WORK REQUIRED. Omit the pictures and reproduce the rest of the listing exactly.

THE RECORDS.
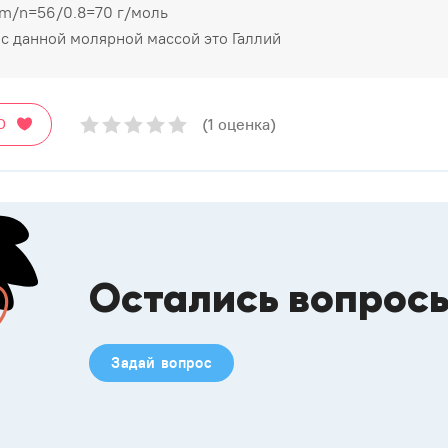
m/n=56/0.8=70 г/моль
с данной молярной массой это Галлий
(1 оценка)
О
Остались вопрос
Задай вопрос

WRITTEN SOLUTION.
m/n=56/0.8=70 г/моль
с данной молярной массой это Галлий
(1 оценка)
О
Остались вопрос
Задай вопрос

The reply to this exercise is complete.